Все это, однако, ничего не значило в сравнении с тем, что произошло в Парадиз-Роу при случае, о котором теперь пойдет речь.

— Тетушка Джемима, — воскликнула Клара Демиджон, выглядывая в окошко, — этот молодой человек опять приехал в № 11, верхом, а сзади грум.

— Грум! — воскликнула мистрисс Демиджон, быстро вскакивая с места, несмотря на свои ревматизмы, и подбегая к окну.

— Смотрите сами… в высоких сапогах и рейтузах.

— Это должен быть другой, — сказала мистрисс Демиджон, после паузы, во время которой она пристально смотрела на пустое седло на спине лошади, которую грум медленно проваживал взад и вперед по улице.

— Это тот самый, что приходил с молодым Роденом в ту субботу, — сказала Клара, — только он сегодня не пешком, и красивее чем когда-либо.

— И лошадей, и грума можно нанять, — сказала мистрисс Демиджон, — но он никогда бы не дотянул до конца месяца, если б так кутил.

— Это не наемные, — сказала Клара.

— Почему ты знаешь?

— По цвету сапог грума, по тому, как он дотронулся до шляпы, потому что перчатки у него чистые. Да, этот господин совсем не почтамтский клерк, тетушка Джемима.
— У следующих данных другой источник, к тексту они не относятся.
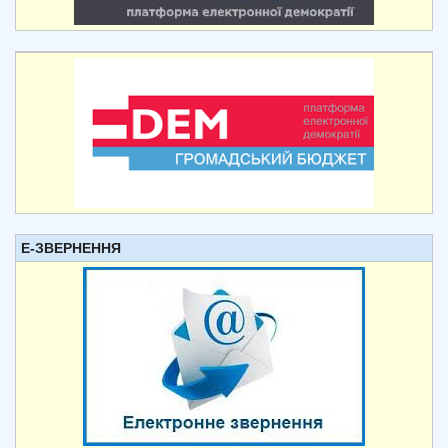
Е-ЗВЕРНЕННЯ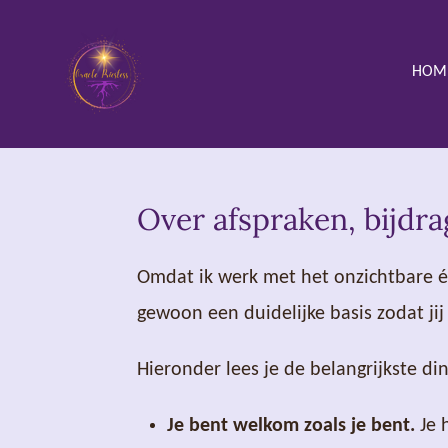
Ga
direct
HOM
naar
de
hoofdinhoud
Over afspraken, bijd
Omdat ik werk met het onzichtbare é
gewoon een duidelijke basis zodat jij
Hieronder lees je de belangrijkste din
Je bent welkom zoals je bent.
Je h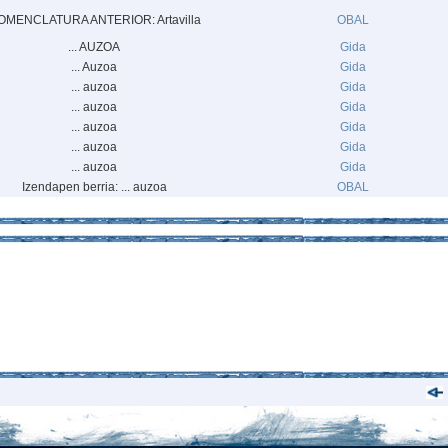
OMENCLATURA ANTERIOR: Artavilla
OBAL
... AUZOA
Gida
... Auzoa
Gida
... auzoa
Gida
... auzoa
Gida
... auzoa
Gida
... auzoa
Gida
... auzoa
Gida
Izendapen berria: ... auzoa
OBAL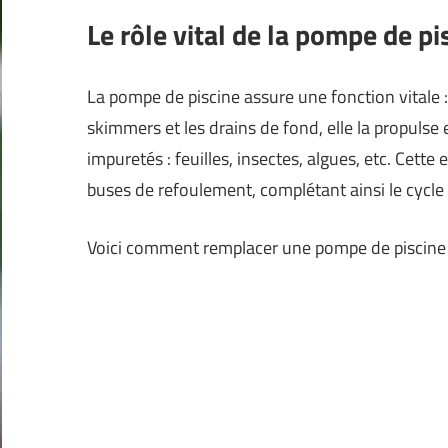
Le rôle vital de la pompe de pi
La pompe de piscine assure une fonction vitale : l
skimmers et les drains de fond, elle la propulse e
impuretés : feuilles, insectes, algues, etc. Cette 
buses de refoulement, complétant ainsi le cycle d
Voici comment remplacer une pompe de piscine 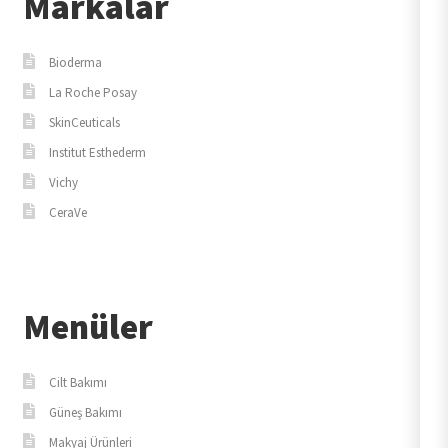
Markalar
Bioderma
La Roche Posay
SkinCeuticals
Institut Esthederm
Vichy
CeraVe
Menüler
Cilt Bakımı
Güneş Bakımı
Makyaj Ürünleri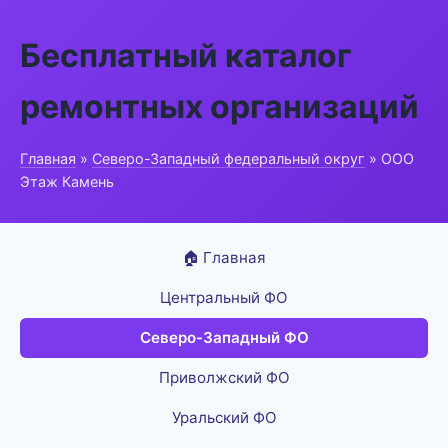
Бесплатный каталог
ремонтных организаций
Главная
»
Северо-Западный федеральный округ
» ООО
Этаж Камень
🏠 Главная
Центральный ФО
Северо-Западный ФО
Приволжский ФО
Уральский ФО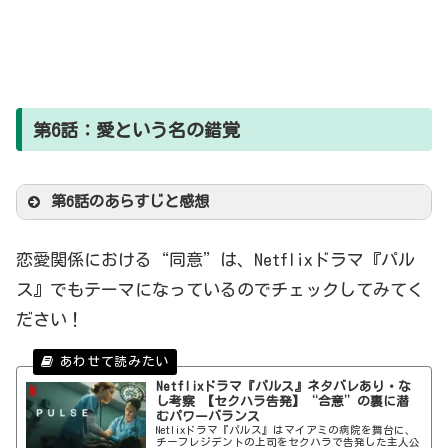
「イ
第6話：愛という名の錯覚
＆ソ法律事務所」は、報道回避と口外禁止を条件
に和解に応じる。さらにソクフンは、1億ウォンの
第6話のあらすじと感想
賠償を勝ち取る。
恋愛関係における“同意”は、Netflixドラマ『パル
ス』でもテーマになっているのでチェックしてみてく
ださい！
ヒョミンは、ソンチャンが他の女性とデー
トしていると耳にしてその場へ赴き、手話で別れ
Netflixドラマ『パルス』ネタバレあり・な
を告げる。
し考察 【セクハラ告発】“合意”の裏に潜
むパワーバランス
Netlixドラマ『パルス』はマイアミの病院を舞台に、
チーフレジデントの上司をセクハラで告発した主人公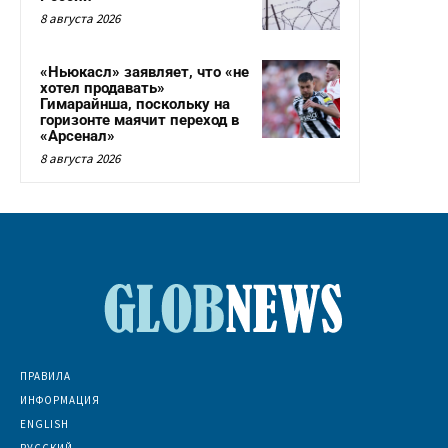
8 августа 2026
«Ньюкасл» заявляет, что «не
хотел продавать»
Гимарайнша, поскольку на
горизонте маячит переход в
«Арсенал»
8 августа 2026
ПРАВИЛА
ИНФОРМАЦИЯ
ENGLISH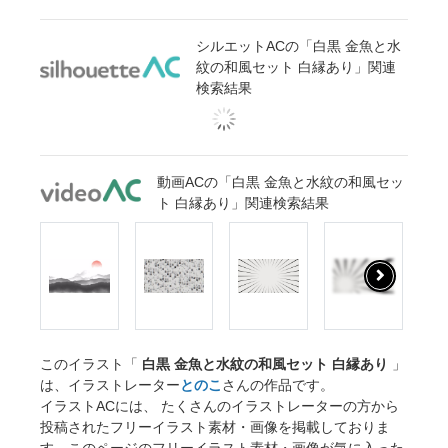
シルエットACの「白黒 金魚と水
紋の和風セット 白縁あり」関連
検索結果
動画ACの「白黒 金魚と水紋の和風セッ
ト 白縁あり」関連検索結果
このイラスト「
白黒 金魚と水紋の和風セット 白縁あり
」
は、イラストレーター
とのこ
さんの作品です。
イラストACには、 たくさんのイラストレーターの方から
投稿されたフリーイラスト素材・画像を掲載しておりま
す。このページのフリーイラスト素材・画像が気に入った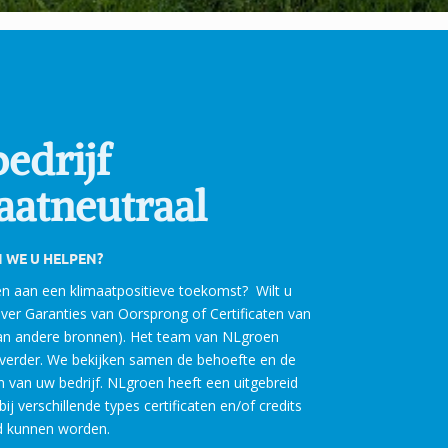
edrijf
aatneutraal
 WE U HELPEN?
gen aan een klimaatpositieve toekomst? Wilt u
er Garanties van Oorsprong of Certificaten van
an andere bronnen). Het team van NLgroen
 verder. We bekijken samen de behoefte en de
 van uw bedrijf. NLgroen heeft een uitgebreid
j verschillende types certificaten en/of credits
 kunnen worden.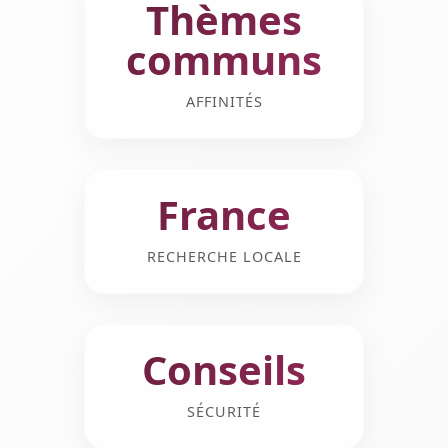
Thèmes
communs
AFFINITÉS
France
RECHERCHE LOCALE
Conseils
SÉCURITÉ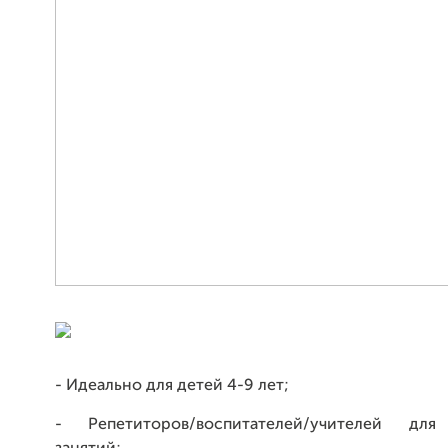
- Идеально для детей 4-9 лет;
- Репетиторов/воспитателей/учителей для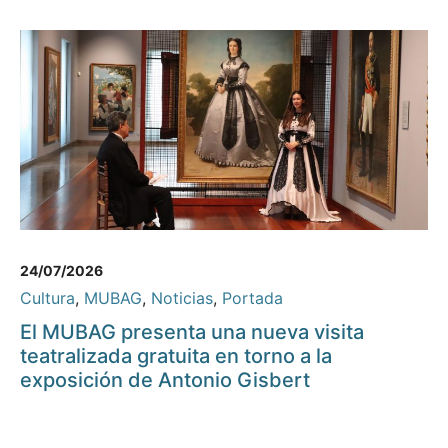
24/07/2026
Cultura
,
MUBAG
,
Noticias
,
Portada
El MUBAG presenta una nueva visita
teatralizada gratuita en torno a la
exposición de Antonio Gisbert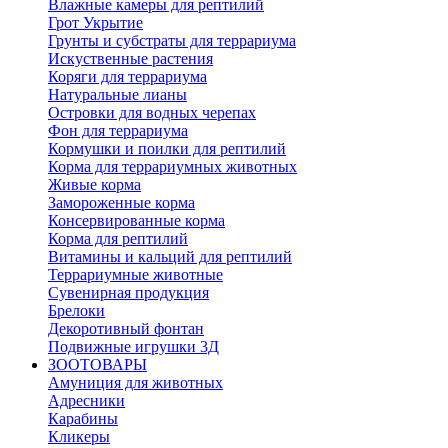
Влажные камеры для рептилий
Грот Укрытие
Грунты и субстраты для террариума
Искуственные растения
Коряги для террариума
Натуральные лианы
Островки для водных черепах
Фон для террариума
Кормушки и поилки для рептилий
Корма для террариумных животных
Живые корма
Замороженные корма
Консервированные корма
Корма для рептилий
Витамины и кальций для рептилий
Террариумные животные
Сувенирная продукция
Брелоки
Декоротивный фонтан
Подвижные игрушки 3Д
ЗООТОВАРЫ
Амуниция для животных
Адресники
Карабины
Кликеры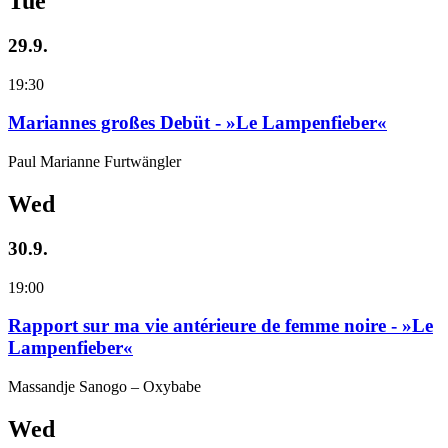
Tue
29.9.
19:30
Mariannes großes Debüt - »Le Lampenfieber«
Paul Marianne Furtwängler
Wed
30.9.
19:00
Rapport sur ma vie antérieure de femme noire - »Le
Lampenfieber«
Massandje Sanogo – Oxybabe
Wed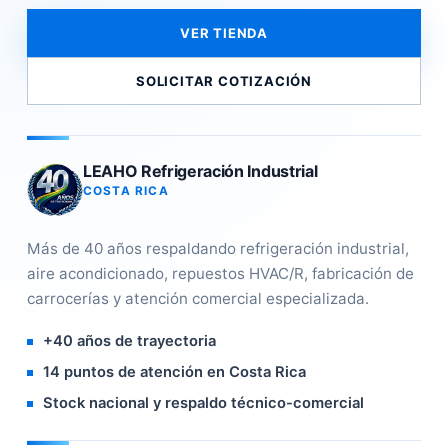
VER TIENDA
SOLICITAR COTIZACIÓN
LEAHO Refrigeración Industrial
COSTA RICA
Más de 40 años respaldando refrigeración industrial,
aire acondicionado, repuestos HVAC/R, fabricación de
carrocerías y atención comercial especializada.
+40 años de trayectoria
14 puntos de atención en Costa Rica
Stock nacional y respaldo técnico-comercial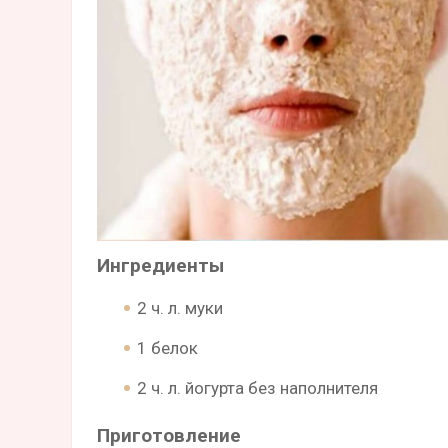
Ингредиенты
2 ч. л. муки
1 белок
2 ч. л. йогурта без наполнителя
Приготовление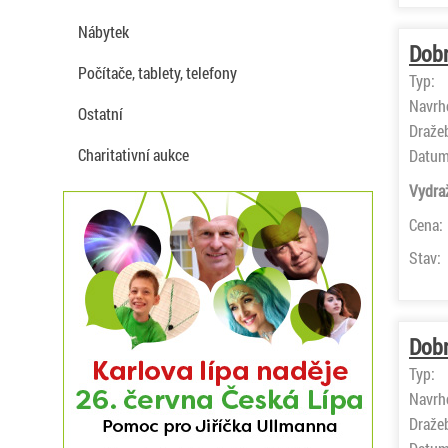
Nábytek
Dobr
Počítače, tablety, telefony
Typ:
Navrh
Ostatní
Draže
Charitativní aukce
Datum
Vydra
Cena:
Stav:
Dobr
Typ:
Navrh
Draže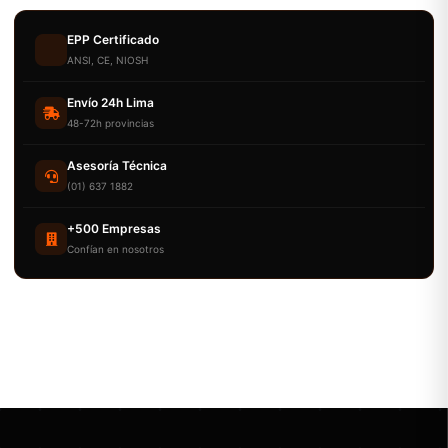
EPP Certificado
ANSI, CE, NIOSH
Envío 24h Lima
48-72h provincias
Asesoría Técnica
(01) 637 1882
+500 Empresas
Confían en nosotros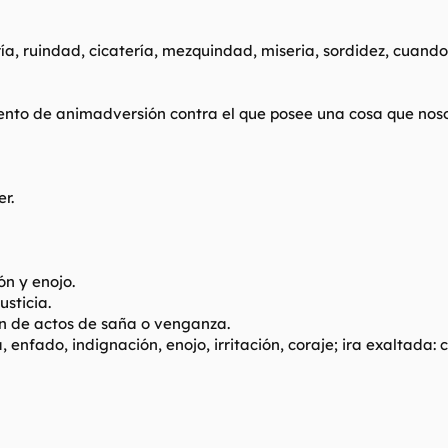
a, ruindad, cicatería, mezquindad, miseria, sordidez, cuando
miento de animadversión contra el que posee una cosa que nos
r.
n y enojo.
sticia.
ón de actos de saña o venganza.
nfado, indignación, enojo, irritación, coraje; ira exaltada: cól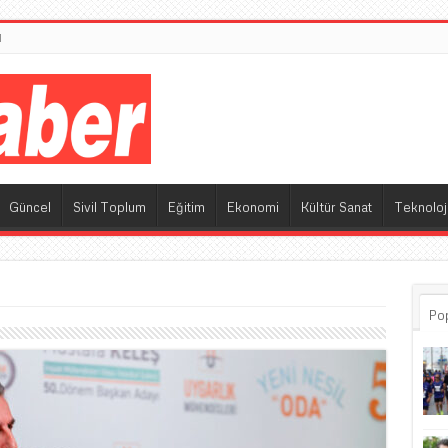
M
Güncel
Sivil Toplum
Eğitim
Ekonomi
Kültür Sanat
Teknoloj
Po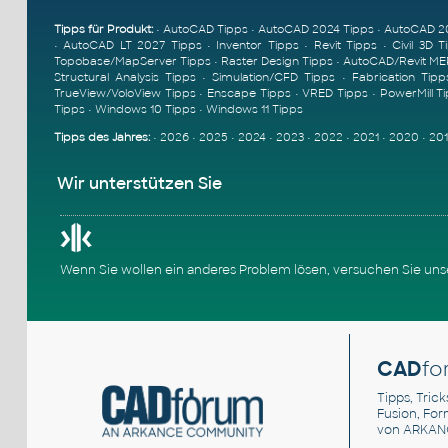
Tipps für Produkt:
•
AutoCAD Tipps
•
AutoCAD 2024 Tipps
•
AutoCAD 2
•
AutoCAD LT 2027 Tipps
•
Inventor Tipps
•
Revit Tipps
•
Civil 3D T
Topobase/MapServer Tipps
•
Raster Design Tipps
•
AutoCAD/Revit ME
Structural Analysis Tipps
•
Simulation/CFD Tipps
•
Fabrication Tipp
TrueView/VoloView Tipps
•
Enscape Tipps
•
VRED Tipps
•
PowerMill T
Tipps
•
Windows 10 Tipps
•
Windows 11 Tipps
Tipps des Jahres:
•
2026
•
2025
•
2024
•
2023
•
2022
•
2021
•
2020
•
20
Wir unterstützen Sie
Wenn Sie wollen ein anderes Problem lösen, versuchen Sie un
CAD
fo
Tipps, Trick
Fusion, Fo
von ARKAN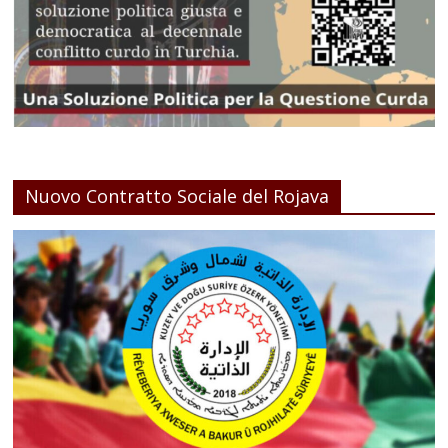
Nuovo Contratto Sociale del Rojava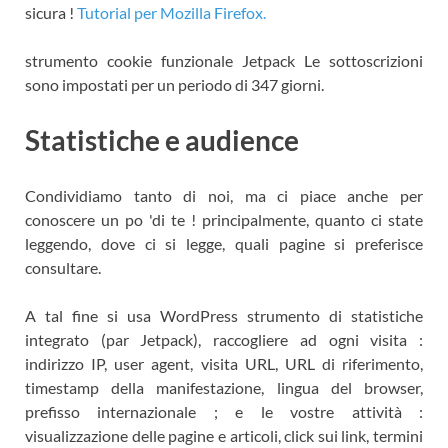
sicura !
Tutorial per Mozilla Firefox.
strumento cookie funzionale Jetpack Le sottoscrizioni
sono impostati per un periodo di 347 giorni.
Statistiche e audience
Condividiamo tanto di noi, ma ci piace anche per
conoscere un po 'di te ! principalmente, quanto ci state
leggendo, dove ci si legge, quali pagine si preferisce
consultare.
A tal fine si usa WordPress strumento di statistiche
integrato (par Jetpack), raccogliere ad ogni visita :
indirizzo IP, user agent, visita URL, URL di riferimento,
timestamp della manifestazione, lingua del browser,
prefisso internazionale ; e le vostre attività :
visualizzazione delle pagine e articoli, click sui link, termini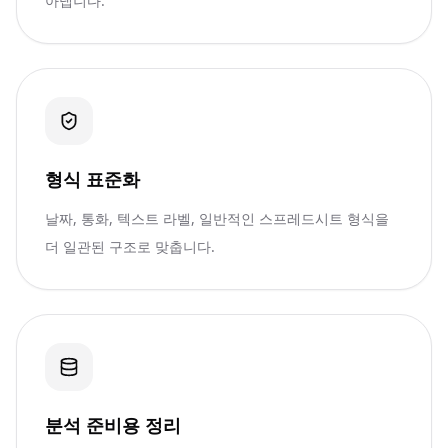
아냅니다.
형식 표준화
날짜, 통화, 텍스트 라벨, 일반적인 스프레드시트 형식을
더 일관된 구조로 맞춥니다.
분석 준비용 정리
— Неужели он ухаживает за вдовой, — сказала мистрисс Демиджон. После этого Клара выбежала из комнаты, оставив тетку пригвожденной у окна. Такого зрелища, какое представляли этот грум и эти две лошади, двигавшиеся взад и вперед по улице, никогда прежде не видывали в Парадиз-Роу. Клара надела шляпу и полетела через улицу к мистрисс Дуффер, которая жила в № 16, через дом от мистрисс Роден. Но она опоздала, новость уже не была новостью.

— Я знала, что он не почтамтский клерк, — сказала мистрисс Дуффер, которая видела как лорд Гэмпстед ехал по улице, — но кто он, что он, откуда, и понять не могу. Но никогда больше, если придется говорит с вашей тетушкой, я не поступлюсь моим мнением. Она, вероятно, продолжает утверждать, что он почтамтский клерк.

— Она думает, что он мог нанять и лошадей, и грума.